But is global cost of labour going up or down?

[broken link removed]


----------



## room305 (8 Feb 2007)

Afuera said:


> But inflation begets inflation i.e. wages will also have to rise. Without taking this into consideration you're only looking at half the picture.



Usually it works the other way round - inflation in wages feeds inflation in house prices. However, the wage inflation issue relates only to the affordability of the mortgage and that is subject to other factors like interest rates. It doesn't change the size of the loan needed for trading up. If interest rates are at 1% it might be easier to obtain and repay a loan for €500k but it is still a €500k loan.

You made a blanket statement that when houses prices are not rising across the board, trading up from a starter home to a family home becomes more difficult, whereas in fact it is the opposite. If house prices are rising across the board, trading up is actually more difficult. Now you appear to be introducing this absurdity about wages always rising to match house price inflation to cover up your mistake.


----------



## Afuera (8 Feb 2007)

room305 said:


> Usually it works the other way round - inflation in wages feeds inflation in house prices. However, the wage inflation issue relates only to the affordability of the mortgage and that is subject to other factors like interest rates. It doesn't change the size of the loan needed for trading up. If interest rates are at 1% it might be easier to obtain and repay a loan for €500k but it is still a €500k loan.


Plain and simple, inflation is caused by an increase in money supply. Whether it feeds first into wages or assets is irrelevant. You can't just  view inflation (or lack of) in one and disregard it in the other. The interest rates affect all buyers in roughly the same way so I don't know why you're bringing that up.



room305 said:


> You made a blanket statement that when houses prices are not rising across the board, trading up from a starter home to a family home becomes more difficult, whereas in fact it is the opposite. If house prices are rising across the board, trading up is actually more difficult.


The example that you used to try and prove that it's easier to trade up in a flat market was useless as you're not comparing like with like. 480k may be less than 540k in nominal terms, but in real terms when you consider inflation it's not.

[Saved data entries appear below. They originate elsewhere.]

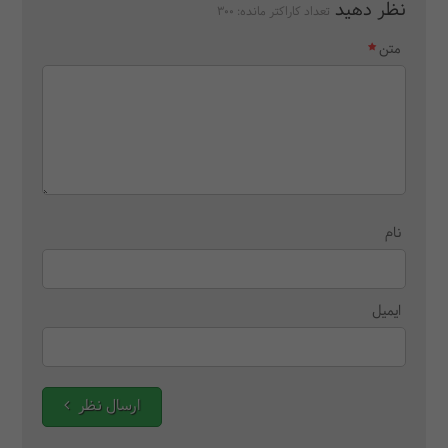
نظر دهید
تعداد کاراکتر مانده:
300
متن
نام
ایمیل
ارسال نظر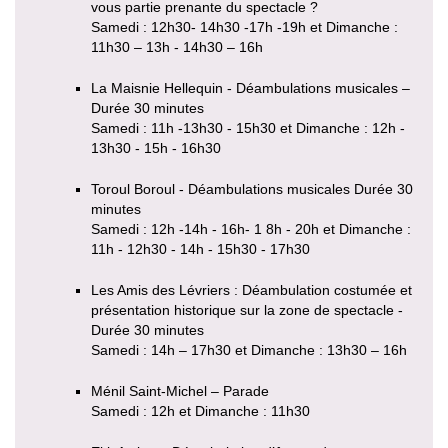
vous partie prenante du spectacle ?
Samedi : 12h30- 14h30 -17h -19h et Dimanche :
11h30 – 13h - 14h30 – 16h
La Maisnie Hellequin - Déambulations musicales –
Durée 30 minutes
Samedi : 11h -13h30 - 15h30 et Dimanche : 12h -
13h30 - 15h - 16h30
Toroul Boroul - Déambulations musicales Durée 30
minutes
Samedi : 12h -14h - 16h- 1 8h - 20h et Dimanche :
11h - 12h30 - 14h - 15h30 - 17h30
Les Amis des Lévriers : Déambulation costumée et
présentation historique sur la zone de spectacle -
Durée 30 minutes
Samedi : 14h – 17h30 et Dimanche : 13h30 – 16h
Ménil Saint-Michel – Parade
Samedi : 12h et Dimanche : 11h30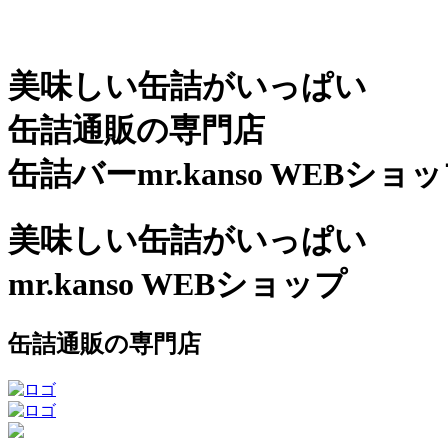
美味しい缶詰がいっぱい
缶詰通販の専門店
缶詰バーmr.kanso WEBショ
美味しい缶詰がいっぱい
mr.kanso WEBショップ
缶詰通販の専門店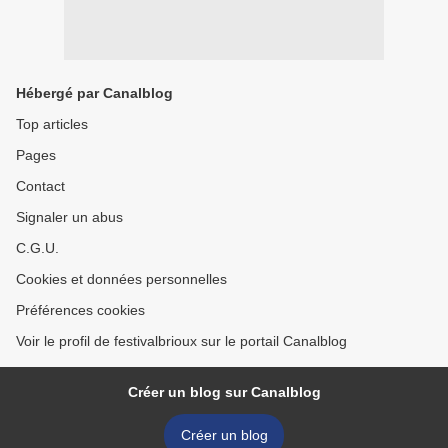
Hébergé par Canalblog
Top articles
Pages
Contact
Signaler un abus
C.G.U.
Cookies et données personnelles
Préférences cookies
Voir le profil de festivalbrioux sur le portail Canalblog
Créer un blog sur Canalblog
Créer un blog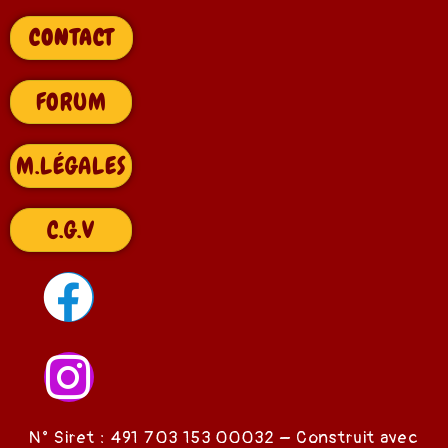
CONTACT
FORUM
M.LÉGALES
C.G.V
N° Siret : 491 703 153 00032 – Construit avec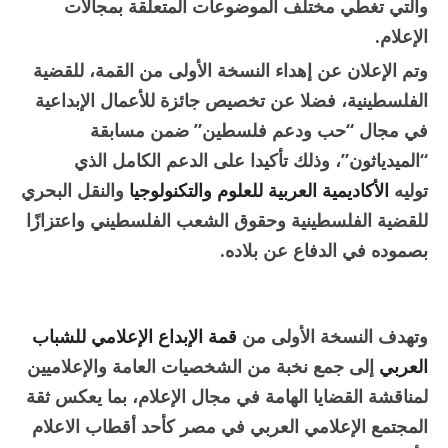
والتي تغطي مختلف الموضوعات المتعلقة بمجالات
الإعلام.
وتم الإعلان عن إهداء النسخة الأولى من القمة، للقضية
الفلسطينية، فضلا عن تخصيص جائزة للأعمال الإبداعية
في مجال “حب ودعم فلسطين” ضمن مسابقة
“الميدياثون”، وذلك تأكيدا على الدعم الكامل الذي
توليه
الأكاديمية العربية للعلوم والتكنولوجيا
والنقل البحري
للقضية الفلسطينية وحقوق الشعب الفلسطيني واعتزازًا
بصموده في الدفاع عن بلاده.
وتهدف النسخة الأولى من
قمة الإبداع الإعلامي للشباب
العربي
إلى جمع نخبة من الشخصيات العامة والإعلاميين
لمناقشة القضايا الهامة في مجال الإعلام، بما يعكس ثقة
المجتمع الإعلامي العربي في مصر كأحد أقطاب الاعلام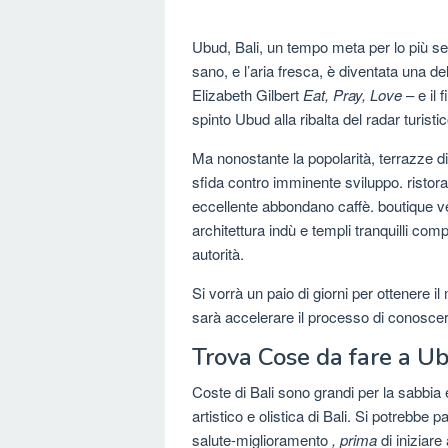
Ubud, Bali, un tempo meta per lo più sere
sano, e l’aria fresca, è diventata una del
Elizabeth Gilbert
Eat, Pray, Love
– e il
spinto Ubud alla ribalta del radar turistic
Ma nonostante la popolarità, terrazze di 
sfida contro imminente sviluppo. ristora
eccellente abbondano caffè. boutique vetr
architettura indù e templi tranquilli c
autorità.
Si vorrà un paio di giorni per ottenere
sarà accelerare il processo di conoscere
Trova Cose da fare a U
Coste di Bali sono grandi per la sabbia
artistico e olistica di Bali. Si potrebbe
salute-miglioramento
, prima
di iniziare 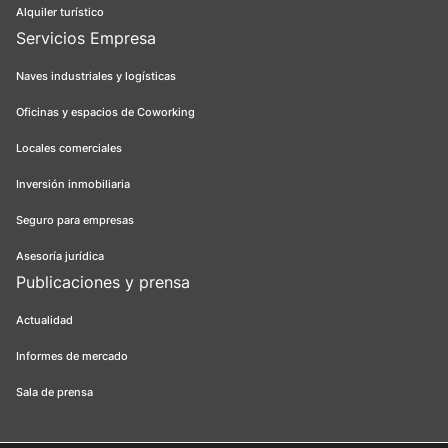
Alquiler turístico
Servicios Empresa
Naves industriales y logísticas
Oficinas y espacios de Coworking
Locales comerciales
Inversión inmobiliaria
Seguro para empresas
Asesoría jurídica
Publicaciones y prensa
Actualidad
Informes de mercado
Sala de prensa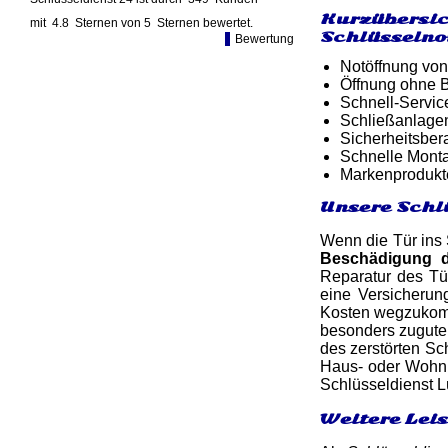
Kurzübersic
mit
4.8
Sternen von
5
Sternen bewertet.
Schlüsselno
Bewertung
Notöffnung von
Öffnung ohne B
Schnell-Service
Schließanlage
Sicherheitsber
Schnelle Monta
Markenprodukt
Unsere Schl
Wenn die Tür ins 
Beschädigung 
Reparatur des Tü
eine Versicherun
Kosten wegzukomm
besonders zugute
des zerstörten Sc
Haus- oder Wohnun
Schlüsseldienst L
Weitere Lei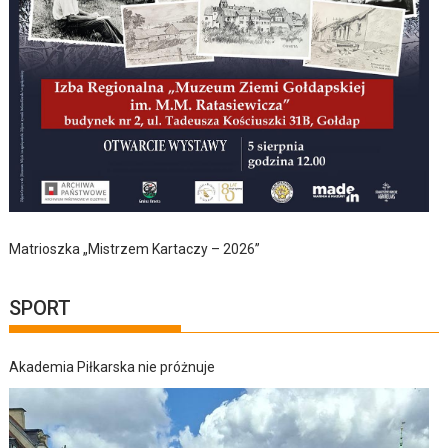
Matrioszka „Mistrzem Kartaczy – 2026”
SPORT
Akademia Piłkarska nie próżnuje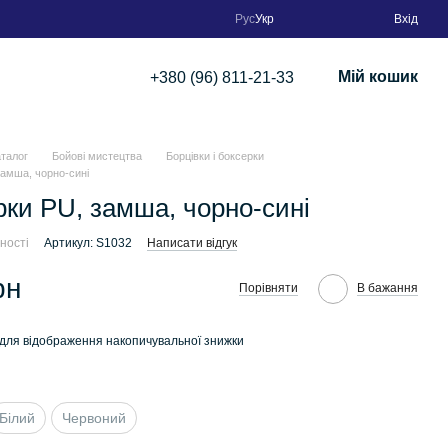
Рус
Укр
Вхід
Мій кошик
+380 (96) 811-21-33
аталог
Бойові мистецтва
Борцівки і боксерки
замша, чорно-сині
рки PU, замша, чорно-сині
ності
Артикул: S1032
Написати відгук
рн
Порівняти
В бажання
для відображення накопичувальної знижки
Білий
Червоний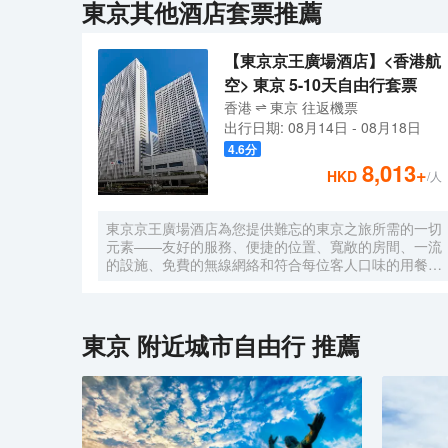
東京
其他酒店套票推薦
【東京京王廣場酒店】<香港航
空> 東京 5-10天自由行套票
香港
東京
往返
機票
出行日期:
08月14日
-
08月18日
4.6
分
8,013
+
HKD
/人
東京京王廣場酒店為您提供難忘的東京之旅所需的一切
元素——友好的服務、便捷的位置、寬敞的房間、一流
的設施、免費的無線網絡和符合每位客人口味的用餐選
擇。您可在空中酒廊邊品酒邊欣賞動感大都市的壯麗景
色，或在您自己的房間享受舒適。酒店的客房旨在滿足
每位客人的住宿需求。
東京
附近城市自由行 推薦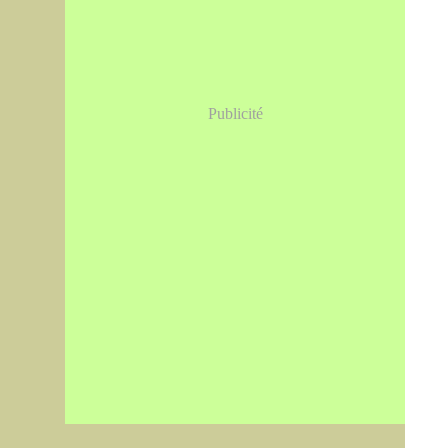
Publicité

A trader upper in a flat market will ultimately have to put more of their wage towards purchasing their target home than someone who has gained from inflation. I find it hard to see how it's easier for them to get into the house they want in this scenario. (Also remember that this is even before we take the stamp duty issue, brought up by Persius, into consideration.)



room305 said:


> Now you appear to be introducing this absurdity about wages always rising to match house price inflation to cover up your mistake.

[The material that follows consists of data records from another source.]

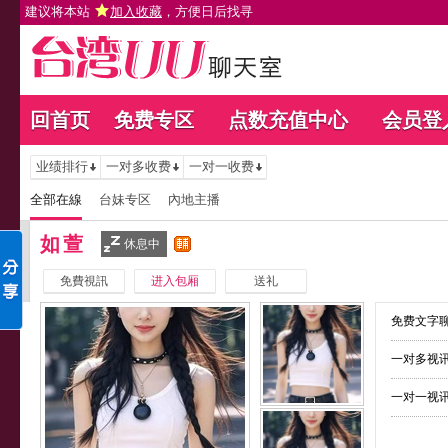
建议将本站
加入收藏
，方便日后找寻
回首页
免费专区
点数充值中心
会员登
业绩排行
一对多收费
一对一收费
全部在線
台妹专区
內地主播
如萱
休息中
免費視訊
进入包厢
送礼
免费文字聊
一对多视讯
一对一视讯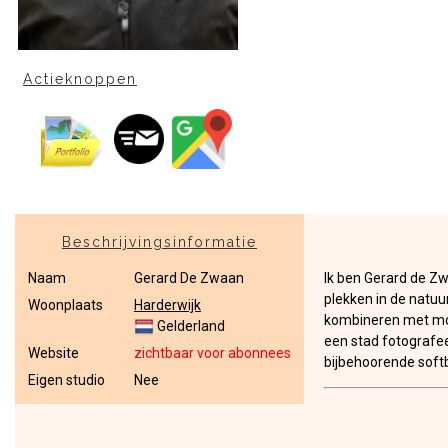
Actieknoppen
Beschrijvingsinformatie
Naam
Gerard De Zwaan
Ik ben Gerard de Zw
plekken in de natuu
Woonplaats
Harderwijk
kombineren met model
Gelderland
een stad fotografee
Website
zichtbaar voor abonnees
bijbehoorende softb
Eigen studio
Nee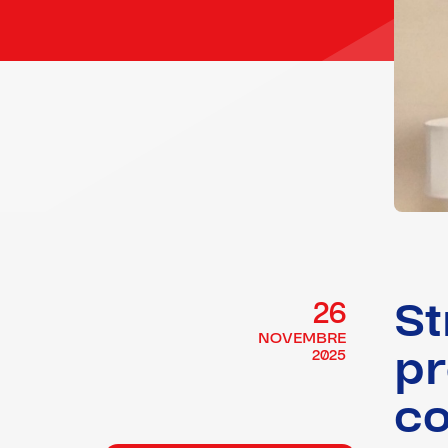
St
26
NOVEMBRE
pr
2025
co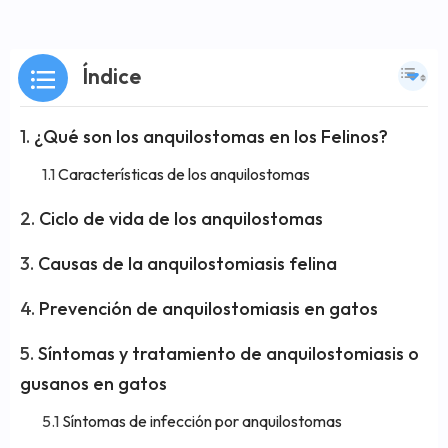
Índice
¿Qué son los anquilostomas en los Felinos?
Características de los anquilostomas
Ciclo de vida de los anquilostomas
Causas de la anquilostomiasis felina
Prevención de anquilostomiasis en gatos
Síntomas y tratamiento de anquilostomiasis o
gusanos en gatos
Síntomas de infección por anquilostomas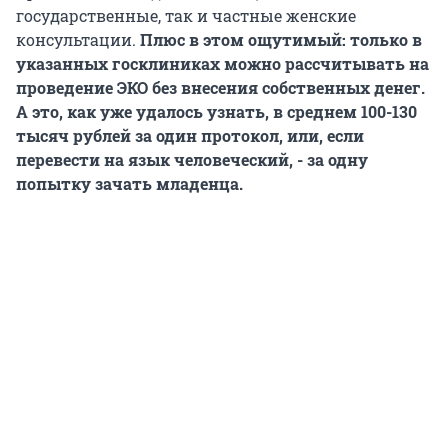
государственные, так и частные женские
консультации.
Плюс в этом ощутимый: только в
указанных госклиниках можно рассчитывать на
проведение ЭКО без внесения собственных денег.
А это, как уже удалось узнать, в среднем 100-130
тысяч рублей за один протокол, или, если
перевести на язык человеческий, - за одну
попытку зачать младенца.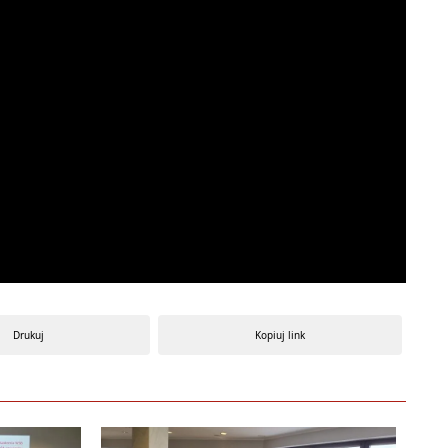
Drukuj
Kopiuj link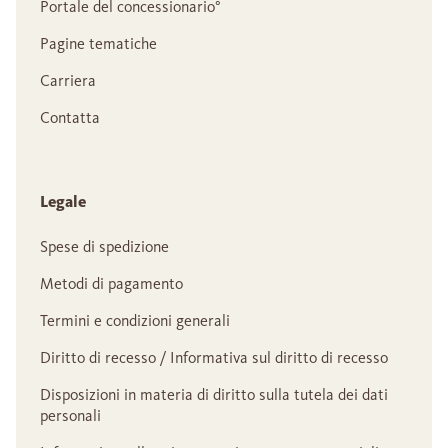
Portale del concessionario°
Pagine tematiche
Carriera
Contatta
Legale
Spese di spedizione
Metodi di pagamento
Termini e condizioni generali
Diritto di recesso / Informativa sul diritto di recesso
Disposizioni in materia di diritto sulla tutela dei dati
personali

If you can find anything to prove that wages and house prices do not  have any correlation over the long term then by all means, show me.


----------



## TTV (8 Feb 2007)

So afuera do you see wages rising consistently over the next few years to match the rise in house prices? Thats an ideal scenario, why worry about inflation at all because wage inflation will match it. Sure why are the ECB worried about inflation at all..


----------



## Afuera (8 Feb 2007)

To revert to the mean, wages will either have to rise or property prices will have to fall. The ECB are worried about inflation because they've just seen the increase in money supply at its highest level since the Euro came into being. They are dedicated to ensuring price stability so hyperinflation would be a problem in trying to attain that goal.


----------



## room305 (8 Feb 2007)

Afuera said:


> The example that you used to try and prove that it's easier to trade up in a flat market was useless as you're not comparing like with like. 480k may be less than 540k in nominal terms, but in real terms when you consider inflation it's not. A trader upper in a flat market will ultimately have to put more of their wage towards purchasing their target home than someone who has gained from inflation. I find it hard to see how it's easier for them to get into the house they want in this scenario.



Thanks for the economics 101. I know what inflation is. No amount of hedonics will pervert basic math so you either don't really understand what you are talking about or are deliberately trying to distort your original claim.

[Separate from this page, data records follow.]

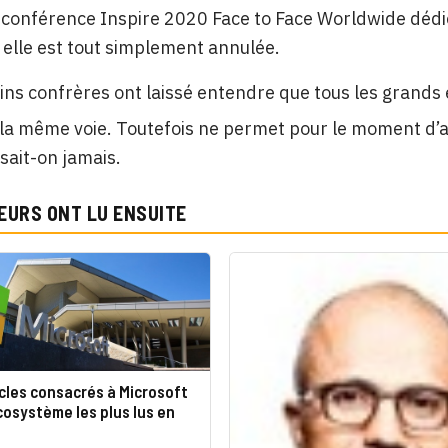
 conférence Inspire 2020 Face to Face Worldwide dédiée
 elle est tout simplement annulée.
ains confrères ont laissé entendre que tous les grand
 la même voie. Toutefois ne permet pour le moment d’a
 sait-on jamais.
EURS ONT LU ENSUITE
icles consacrés à Microsoft
cosystème les plus lus en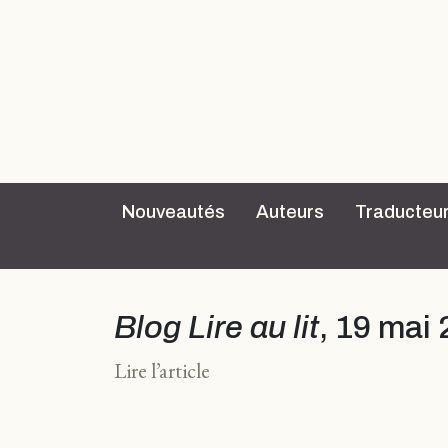
Nouveautés
Auteurs
Traducteu
Blog Lire au lit
, 19 mai
Lire l’article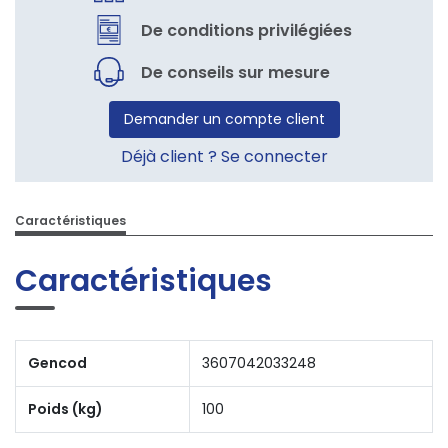
De conditions privilégiées
De conseils sur mesure
Demander un compte client
Déjà client ? Se connecter
Caractéristiques
Caractéristiques
Gencod
3607042033248
Poids (kg)
100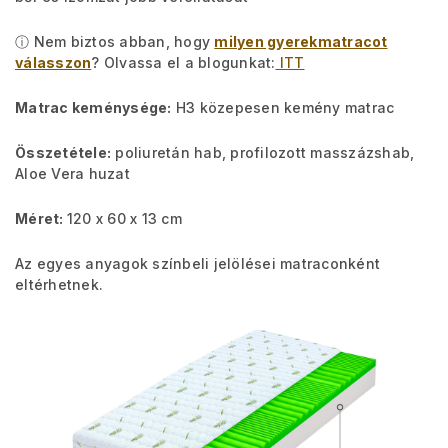
ⓘ Nem biztos abban, hogy
milyen gyerekmatracot
válasszon
? Olvassa el a blogunkat:
ITT
Matrac keménysége:
H3 közepesen kemény matrac
Összetétele:
poliuretán hab, profilozott masszázshab,
Aloe Vera huzat
Méret:
120 x 60 x 13 cm
Az egyes anyagok színbeli jelölései matraconként
eltérhetnek.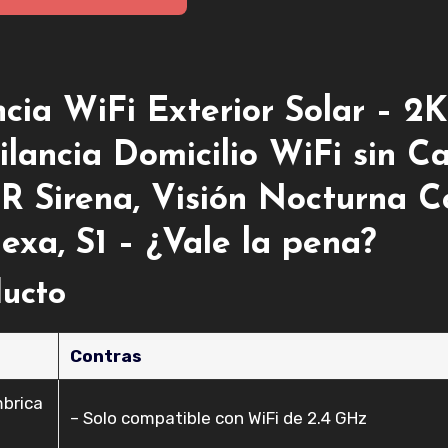
ia WiFi Exterior Solar – 2K
lancia Domicilio WiFi sin C
 Sirena, Visión Nocturna Co
exa, S1 – ¿Vale la pena?
ducto
Contras
mbrica
– Solo compatible con WiFi de 2.4 GHz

It really is simple, if you take a number and a larger number, then increase both by an equal percentage the difference between the two will increase.

Issues such as how much your wages have increased (nominal or real), how much the bank is willing to lend, the global macro-economic climate and the fortunes of the Irish soccer team may all be relevant to your situation when you are trading up but they do not change the basic facts. A trader-upper is in a better position if neither home has increased in value than if they both have.



Afuera said:


> If you can find anything to prove that wages and house prices do not  have any correlation over the long term then by all means, show me.



I never made any such claim. They are intricately linked. You may be mixing up cause and effect though. Wage increases may result in (but are not the only reason for) HPI but the reverse rarely holds true.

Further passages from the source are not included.